Le support législatif du post-conflit rural
Le conflit armé en Colombie est profondément lié aux inégalités d’accès à la terre et à la complexe violence socio-politique. Le conflit a été engendré historiquement par plusieurs acteurs, dans la course du contrôle territorial, notamment tout au long du XXe Siècle, comme le démontre le travail de Germán Guzmán, Eduardo Umaña et Orlando Fals Borda, dans « La Violencia » (1962). L’inaction de l’Etat a entraîné l’aggravation du conflit territorial et stimulé l’émergence et la multiplication de guérillas dans le pays.
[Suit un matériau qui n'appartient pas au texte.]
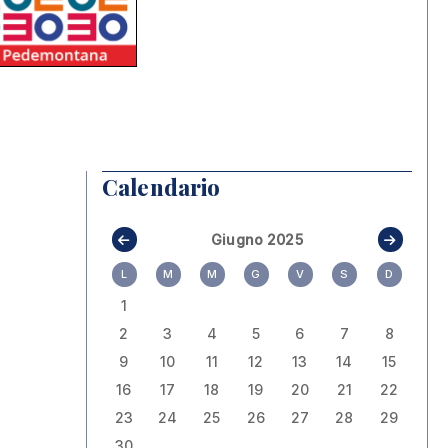
Calendario
Giugno 2025
L
M
M
G
V
S
D
1
2
3
4
5
6
7
8
9
10
11
12
13
14
15
16
17
18
19
20
21
22
23
24
25
26
27
28
29
30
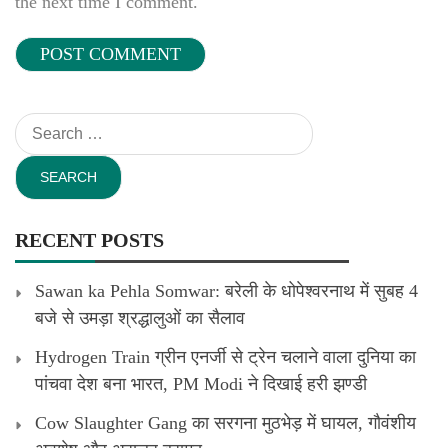
the next time I comment.
Search
for:
RECENT POSTS
Sawan ka Pehla Somwar: बरेली के धोपेश्वरनाथ में सुबह 4
बजे से उमड़ा श्रद्धालुओं का सैलाव
Hydrogen Train ग्रीन एनर्जी से ट्रेन चलाने वाला दुनिया का
पांचवा देश बना भारत, PM Modi ने दिखाई हरी झण्डी
Cow Slaughter Gang का सरगना मुठभेड़ में घायल, गौवंशीय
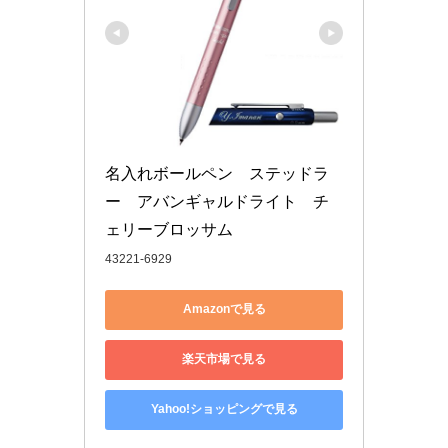
名入れボールペン　ステッドラ
ー　アバンギャルドライト　チ
ェリーブロッサム
43221-6929
Amazonで見る
楽天市場で見る
Yahoo!ショッピングで見る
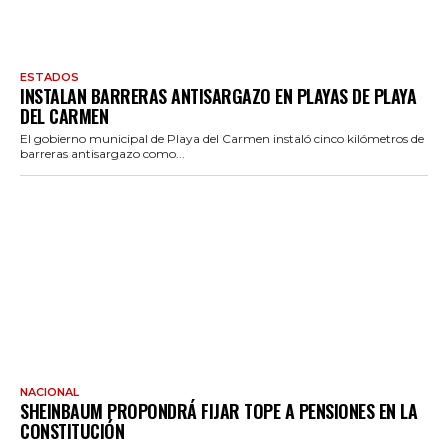
ESTADOS
INSTALAN BARRERAS ANTISARGAZO EN PLAYAS DE PLAYA
DEL CARMEN
El gobierno municipal de Playa del Carmen instaló cinco kilómetros de
barreras antisargazo como...
NACIONAL
SHEINBAUM PROPONDRÁ FIJAR TOPE A PENSIONES EN LA
CONSTITUCIÓN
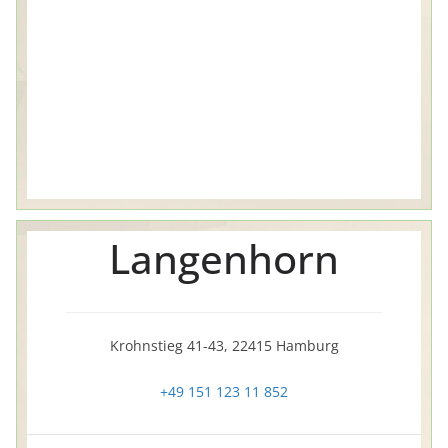
Langenhorn
Krohnstieg 41-43, 22415 Hamburg
+49 151 123 11 852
Les années 80 ont été particulièrement violentes par la consolidation des réseaux de narcotrafic, le renforcement du contrôle territorial des FARC ainsi que la tentative de coup d’Etat du M-19 lors de la prise du palais de justice à Bogotá en novembre 1985. Ceci a conduit au gouvernement à négocier avec les principales guérillas du pays et aboutit à la promulgation de la Constitution de 1991 et la démobilisation de milliers de guérilleros de différents groupes insurgents. De nombreuses revendications paysannes et ethniques se sont traduites en plusieurs articles constitutionnels, notamment l’article 60 et l’article 64, qui rappellent le devoir de l’Etat de promouvoir l’accès progressif à la terre aux travailleurs agricoles et améliorer les revenus et la qualité de vie des paysans, notamment à travers l’amélioration des services publics d’éducation, de santé et d’habitation, entre autres. Malgré sa promulgation, l’inégale répartition des terres et la concentration aux mains d’une petite partie de la population continue à représenter l’un des problèmes les plus grave du pays à nos jours.
L’Accord de Paix, signé entre les FARC et le gouvernement colombien, reprend les objectifs de la Constitution de 1991 et les matérialise à travers des mesures politiques, des plans et des programmes pour éradiquer les inégalités sociales, économiques et politiques des populations rurales.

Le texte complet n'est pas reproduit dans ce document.